The purpose of yoga is to still the mind, which can only happen after layers of stress have been recognized, dealt with, and released by the practitioner. This is not a simple, linear, or even one-time process. It involved a lifetime of observation, and finding and trusting qualified teachers to help you shake the stress out of you.
Once you know how to shake it off, you always know how to shake it off. That’s how embodied knowledge works.
Pertaining to asthma, yogic breathing (pranayama) is a remarkabe way to take stress out of the body. As stress leaves, the nervous system approaches what it knows to be equilibrium, and breath panic calms down. I believe that all asthmatic patients should explore pranayama with a qualified practitioner, at least in conjunction with their medication if not in replacement of it. This is a good book advocating the same thing.
brain drain
A reason we avoid asanas we don’t like is because typically we want to avoid pain. This makes sense, as pain could be associated with death, and we have a biological imperative to live on.

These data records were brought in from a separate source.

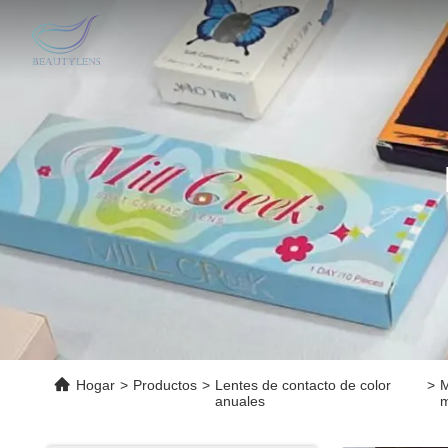
Hogar
>
Productos
>
Lentes de contacto de color
>
M
anuales
m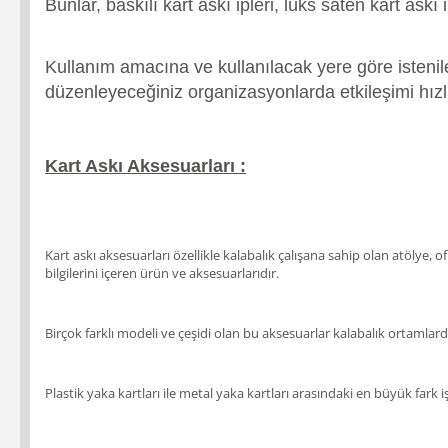
Bunlar, baskılı kart askı ipleri, lüks saten kart askı ip
Kullanım amacına ve kullanılacak yere göre istenil
düzenleyeceğiniz organizasyonlarda etkileşimi hızla
Kart Askı Aksesuarları :
Kart askı aksesuarları özellikle kalabalık çalışana sahip olan atölye, of
bilgilerini içeren ürün ve aksesuarlarıdır.
Birçok farklı modeli ve çeşidi olan bu aksesuarlar kalabalık ortamlarda
Plastik yaka kartları ile metal yaka kartları arasındaki en büyük fark i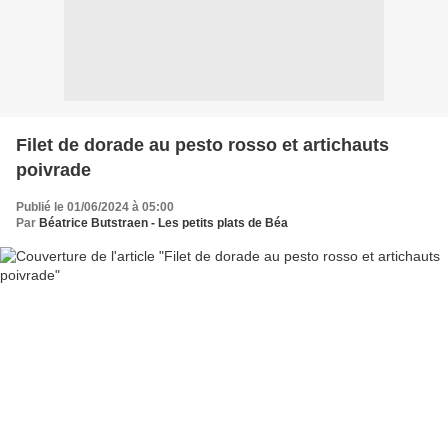
Filet de dorade au pesto rosso et artichauts
poivrade
Publié le 01/06/2024 à 05:00
Par
Béatrice Butstraen - Les petits plats de Béa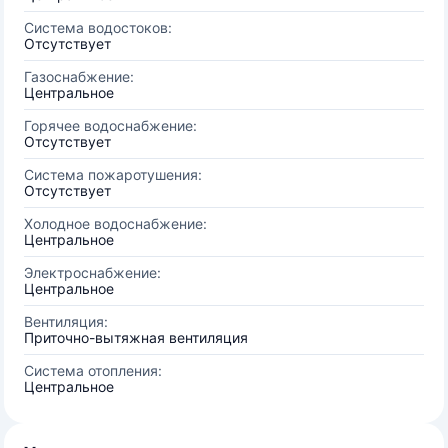
Система водостоков:
Отсутствует
Газоснабжение:
Центральное
Горячее водоснабжение:
Отсутствует
Система пожаротушения:
Отсутствует
Холодное водоснабжение:
Центральное
Электроснабжение:
Центральное
Вентиляция:
Приточно-вытяжная вентиляция
Система отопления:
Центральное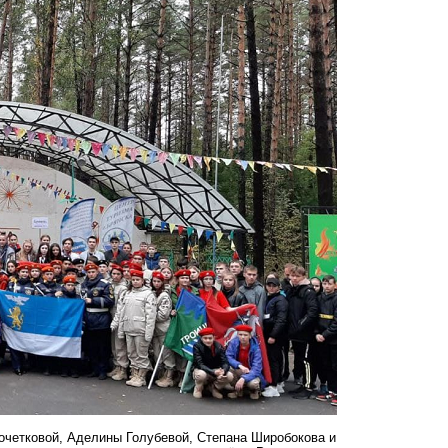
очетковой, Аделины Голубевой, Степана Широбокова и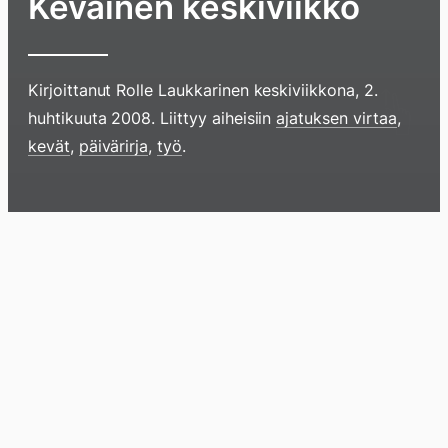
Keväinen keskiviikko
Kirjoittanut
Rolle Laukkarinen
keskiviikkona, 2.
huhtikuuta 2008
. Liittyy aiheisiin
ajatuksen virtaa
,
kevät
,
päivärirja
,
työ
.
Hyppää
sisältöö
pyyhkim
Blogi
Lokikirja
Arkisto
Tietoa
Kirja
näyttöä
sormell
ylöspäi
tai
klikkaam
tästä
Arkistomatskua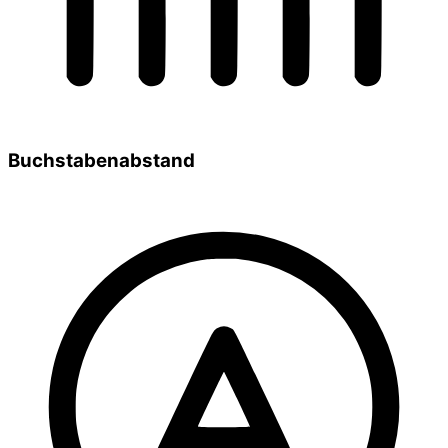
Buchstabenabstand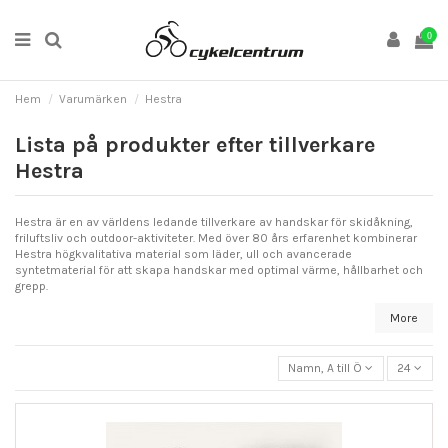
0
Hem
Varumärken
Hestra
Lista på produkter efter tillverkare
Hestra
Hestra är en av världens ledande tillverkare av handskar för skidåkning,
friluftsliv och outdoor-aktiviteter. Med över 80 års erfarenhet kombinerar
Hestra högkvalitativa material som läder, ull och avancerade
syntetmaterial för att skapa handskar med optimal värme, hållbarhet och
grepp.
More
Namn, A till Ö
24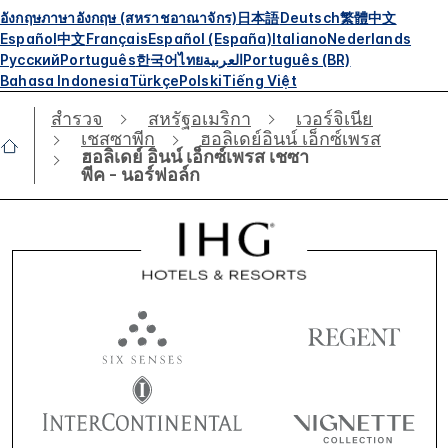
อังกฤษ
ภาษาอังกฤษ (สหราชอาณาจักร)
日本語
Deutsch
繁體中文
Español
中文
Français
Español (España)
Italiano
Nederlands
Русский
Português
한국어
ไทย
العربية
Português (BR)
Bahasa Indonesia
Türkçe
Polski
Tiếng Việt
สำรวจ
สหรัฐอเมริกา
เวอร์จิเนีย
เชสซาพีก
ฮอลิเดย์อินน์ เอ็กซ์เพรส
ฮอลิเดย์ อินน์ เอ็กซ์เพรส เชซา
พีค - นอร์ฟอล์ก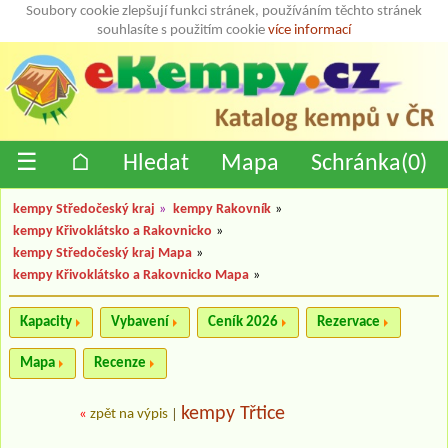
Soubory cookie zlepšují funkci stránek, používáním těchto stránek
souhlasíte s použitím cookie
více informací
☰
⌂
Hledat
Mapa
Schránka(
0
)
kempy Středočeský kraj
»
kempy Rakovník
»
kempy Křivoklátsko a Rakovnicko
»
kempy Středočeský kraj Mapa
»
kempy Křivoklátsko a Rakovnicko Mapa
»
Kapacity
Vybavení
Ceník 2026
Rezervace
Mapa
Recenze
kempy Třtice
«
zpět na výpis
|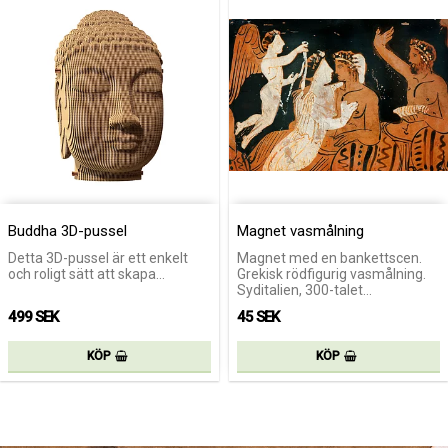
Buddha 3D-pussel
Magnet vasmålning
Detta 3D-pussel är ett enkelt
Magnet med en bankettscen.
och roligt sätt att skapa…
Grekisk rödfigurig vasmålning.
Syditalien, 300-talet…
499 SEK
45 SEK
KÖP
KÖP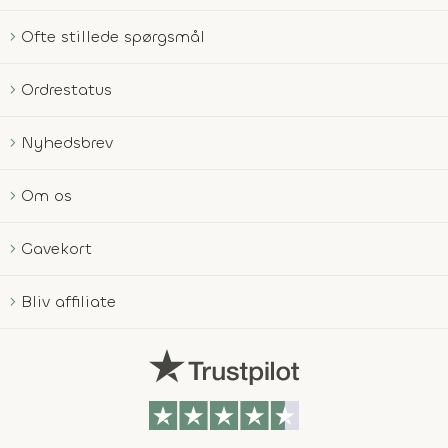
Ofte stillede spørgsmål
Ordrestatus
Nyhedsbrev
Om os
Gavekort
Bliv affiliate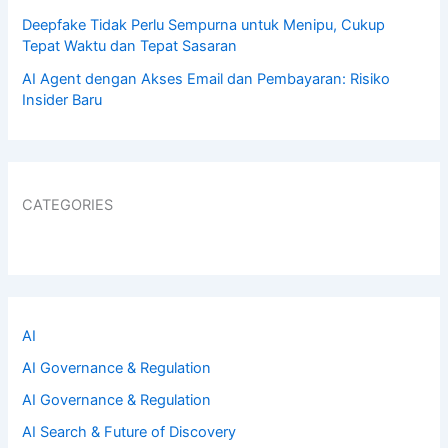
Deepfake Tidak Perlu Sempurna untuk Menipu, Cukup
Tepat Waktu dan Tepat Sasaran
AI Agent dengan Akses Email dan Pembayaran: Risiko
Insider Baru
CATEGORIES
AI
AI Governance & Regulation
AI Governance & Regulation
AI Search & Future of Discovery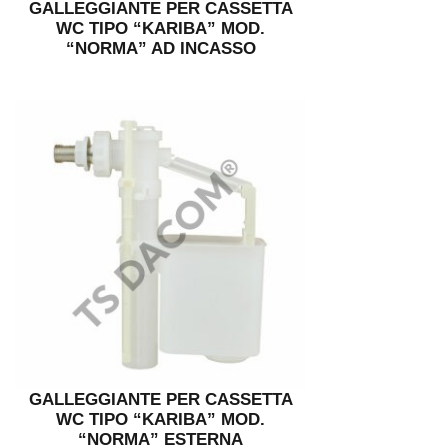
GALLEGGIANTE PER CASSETTA
WC TIPO “KARIBA” MOD.
“NORMA” AD INCASSO
GALLEGGIANTE PER CASSETTA
WC TIPO “KARIBA” MOD.
“NORMA” ESTERNA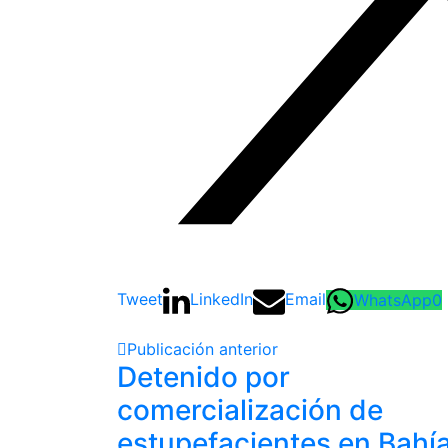
Tweet
LinkedIn
Email
WhatsApp
0
Publicación anterior
Detenido por
comercialización de
estupefacientes en Bahí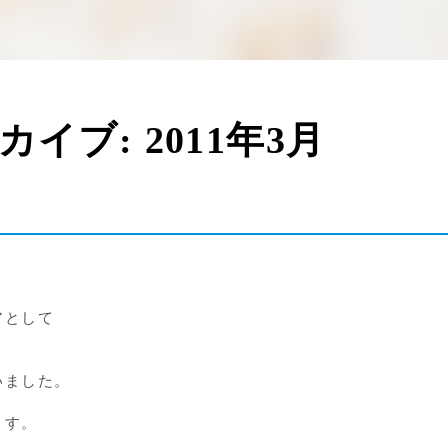
ーカイブ:
2011年3月
アとして
いました。
ます。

Your brain is always going to go where the strongest sensation is, which during yoga class can often be–especially for beginners–the place of pain or discomfort.
This is why breathing mindfully is so radical. Who knew? This process is waiting for you, right under your nose, and yet the breath wafts in and out, sloshes through the lungs and out, every day all day, without ever being noticed.
Breathing mindfully through a strong sensation in class–the hamstrings, the shoulders, and neck as their tightness emerges–will relax the reaction to the sensation and give you more information. Am I really in danger here? Should I back away as though from a predator in the wild? Or can I stay here for a few more breaths and see what happens next?
As you breathe and contemplate these question when “pain” or a strong sensation comes up, the brain goes to that spot through the breath. This is when the practice becomes much more interesting, and harder to avoid. If we stay in the space where we let ourselves avoid the sensations we don’t like, and search only for the ones we crave, growth in yoga doesn’t happen. If we really breathe and inquire, the only thing that *can* happen is change.